I wish to note comments made by President Higgins that I saw reported in The Guardianthis week. He said: "A feigned amnesia around the uncomfortable aspects of our shared history [that is Britain and Ireland's shared history] will not help us to forge a better future together".He went on to say that ignoring "the shadows cast by our shared past" is part of a wider reluctance to engage with imperial legacy.
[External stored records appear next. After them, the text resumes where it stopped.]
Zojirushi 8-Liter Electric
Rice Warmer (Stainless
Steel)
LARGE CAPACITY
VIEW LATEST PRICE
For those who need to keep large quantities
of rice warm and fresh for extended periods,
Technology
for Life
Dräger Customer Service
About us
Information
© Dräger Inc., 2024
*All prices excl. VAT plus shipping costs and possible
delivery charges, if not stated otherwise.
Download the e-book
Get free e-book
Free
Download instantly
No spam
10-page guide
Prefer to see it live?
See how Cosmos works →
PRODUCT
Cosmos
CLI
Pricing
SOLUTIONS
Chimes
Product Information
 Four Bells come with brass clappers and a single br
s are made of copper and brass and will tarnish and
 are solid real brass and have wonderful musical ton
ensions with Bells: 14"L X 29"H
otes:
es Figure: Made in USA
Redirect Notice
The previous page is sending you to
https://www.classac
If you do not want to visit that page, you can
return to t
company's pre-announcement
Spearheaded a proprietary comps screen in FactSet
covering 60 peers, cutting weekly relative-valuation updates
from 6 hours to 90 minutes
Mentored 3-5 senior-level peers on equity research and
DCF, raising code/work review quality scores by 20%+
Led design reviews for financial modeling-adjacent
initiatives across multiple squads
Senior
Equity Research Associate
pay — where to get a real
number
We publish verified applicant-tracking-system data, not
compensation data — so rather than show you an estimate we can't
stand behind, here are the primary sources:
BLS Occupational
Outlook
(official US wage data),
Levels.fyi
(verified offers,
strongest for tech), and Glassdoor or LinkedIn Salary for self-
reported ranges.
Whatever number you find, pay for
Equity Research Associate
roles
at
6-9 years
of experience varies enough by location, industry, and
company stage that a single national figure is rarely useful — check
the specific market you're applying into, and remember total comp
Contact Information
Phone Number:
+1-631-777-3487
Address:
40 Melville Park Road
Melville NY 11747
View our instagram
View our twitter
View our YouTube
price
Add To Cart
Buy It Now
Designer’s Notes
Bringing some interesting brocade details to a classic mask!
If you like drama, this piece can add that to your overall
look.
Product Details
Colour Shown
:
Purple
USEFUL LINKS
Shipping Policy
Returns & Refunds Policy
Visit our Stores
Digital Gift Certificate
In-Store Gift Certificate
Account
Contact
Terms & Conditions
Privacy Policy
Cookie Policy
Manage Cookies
That brings me to my second point regarding Irish manuscripts and objects in Britain. Many Irish manuscripts are housed in British libraries. These institutions have looked after them very well, including digitising them for the 21st century. Many of these manuscripts ended up in British institutions due to landowners bequeathing them. The Book of Lismore was taken in a raid of Kilbrittain Castle in the 17th century. The British Library holds the largest collection of manuscripts containing Irish language material outside Ireland, with over 200 items. These manuscripts date from the 12th to the 19th centuries and cover medicine, religion, law, grammar, history and poetry and prose literature. The key question is whether the optimum cultural and educational value is derived from these manuscripts sitting in libraries in Oxford or, rather, located in centres of learning in Ireland close to the key places mentioned in them. The Book of Lismore was recently donated to the library in University College Cork, UCC, and proves the value of transferring the physical manuscript.

We must have a general Government policy on repatriation. That includes objects held in Irish museums that have a colonial past and, indeed, Irish objects abroad.